一直跟他在一起的人老成精的孙老看出了他的顾虑,把他拉到一边安慰他说:“你别担心,你师父见惯大风大浪的,这件事他心里有谱,等会开席后你听他怎么说话就明白了。”
再想了想,继续对李远方说:“要是老陈借这次机会让我们这些老家伙照顾一下新华的话,事情闹得这么大是不行的,就连小马都不行。
但你和他们不一样,你的父母都是平头百姓,徒弟和儿子不同,你也和小马这样有背景的徒弟不同。
像老陈这样一辈子只有帮人没求过人的,临老了不放心,让人照顾一下自己没有什么背景来历的徒弟,谁能说他做得不对?你这个师父啊,表面上看去是一介武夫,其实精明着呢,这么多年了,我们谁都被打倒过,就他老人家是个不倒翁,谁都没能把他怎么样。
等会他说的话你注意听着,以后多学着点,到时候你就知道什么叫做老奸巨猾了。”
然后呵呵地笑了起来。
李远方注意到,来的这些老家伙明显地分成几派,有的人互相遇到了甚至会装像作没看见,就当对方不存在,尤其以那些文官最甚。
可能在台上的时候,他们都是斗得你死我活的,但在公共场合还会摆出一副互相很和谐的样子来,但等到下来之后,没必要在公众面前做秀,而且人老了之后脾气会变得像小孩子,想不理人就不理人了。
那些军方出身的,则以不知多少年前的野战军或者纵队为单位聚成一个一个的小团体,和别的团体互相揭短,开起对方的玩笑来,比起那些文官来要率性多了。
而今天的主人、他的师父陈老,就像他自己说的那样,确实人缘很好,不管是谁都对他很友好。
当然这是很好理解的,如果不是看得起他的,今天是不会到他家来的。
而且,好像武老也和许多人的关系很不错,在中间游刃有余的。
这帮老家伙来了之后就各自找地方坐下,喝着李远方这次带过来的“梅山春雨”聊着天。
而有些像孙老这样的嗜酒的人,则围着那几个酒坛子打转,那眼馋的样子,看得李远方直想笑。
等到日上三杆,厨师们才终于把酒席准备出来了。
等菜上得差不多,陈老站了起来,向四周抱了个拳说:“各位老哥老姐们,大家静一静,我老陈头先说几句话!”听到他这个主人发话,所有人都静了下来,都转头看向他。
然后陈老再抱了个拳说:“今天是我陈某人立掌门弟子的日子,感谢各位老哥老姐给我面子。
今天我是主人,不管在座的有没有我以前的领导,既然各位都是看在我陈某人面上来的,就都是我陈某人的客人,所以今天这个开场白就由我说了。
以前经常有人说我陈某人是响马出身的,没有什么文化,不大会说话,所以今天有说得不对的地方,请各位老哥老姐们体谅!”用目光向四周扫了一圈,陈老继续说道:“刚才,老孙头跟我说他不想看见老李头,说要是老李头来了他就走,这让我感慨万千啊!当年打江山的时候,我们都是一条战壕里的战友,有的还互相救过命,像老孙头的命就是老李头救的。
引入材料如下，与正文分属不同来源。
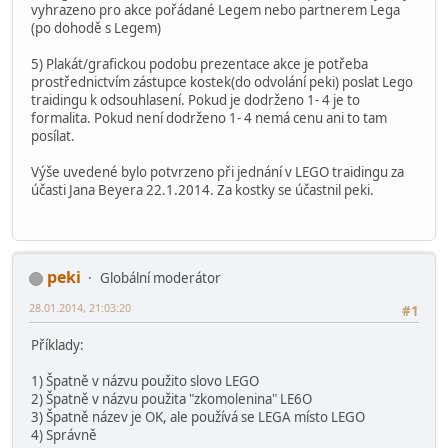
vyhrazeno pro akce pořádané Legem nebo partnerem Lega
(po dohodě s Legem)
5) Plakát/grafickou podobu prezentace akce je potřeba
prostřednictvím zástupce kostek(do odvolání peki) poslat Lego
traidingu k odsouhlasení. Pokud je dodrženo 1- 4 je to
formalita. Pokud není dodrženo 1- 4 nemá cenu ani to tam
posílat.
Výše uvedené bylo potvrzeno při jednání v LEGO traidingu za
účasti Jana Beyera 22.1.2014. Za kostky se účastnil peki.
peki
Globální moderátor
28.01.2014, 21:03:20
#1
Příklady:
1) Špatně v názvu použito slovo LEGO
2) Špatně v názvu použita "zkomolenina" LE6O
3) Špatně název je OK, ale používá se LEGA místo LEGO
4) Správně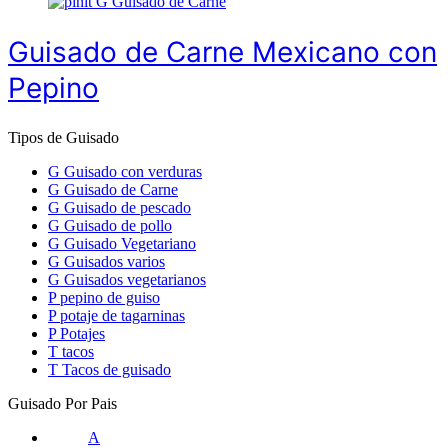
G
Guisado de Carne
Guisado de Carne Mexicano con
Pepino
Tipos de Guisado
G
Guisado con verduras
G
Guisado de Carne
G
Guisado de pescado
G
Guisado de pollo
G
Guisado Vegetariano
G
Guisados varios
G
Guisados vegetarianos
P
pepino de guiso
P
potaje de tagarninas
P
Potajes
T
tacos
T
Tacos de guisado
Guisado Por Pais
A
但打下江山之后,我们这些人因为种种利益产生了许多矛盾,有的时候还斗得你死我活的,恨不得把对方整死才算解气。
不过这也可以理解,既然我们搞起了政治的,就应该作好这样的心理准备。
但是现在我们都老了,早都退下来了,再也没有什么大不了的利益冲突了,能不能听我老陈头一句话,借我今天这杯水酒,所有的恩仇就此揭过?下一辈人的事情,让他们自己去做,哪怕他们像我们以前那样斗得死去活来的也不要去管他们,我们就不要有什么不放心,拄着拐杖用自己的老面子帮他们去斗了。
刚才我亲家老肖也说了,上个月参加了五次遗体告别仪式,今天我们能聚到一起,明天就会有谁不在了都说不准,今天我请的这桌饭,搞不好是我们这帮老骨头聚在一起的最后的午餐了。
我想这一点大家也都想到了,所以今天来的人比我原来要请的多了好几倍,把我这个立掌门弟子的私人宴会变成了名符其实的群英会。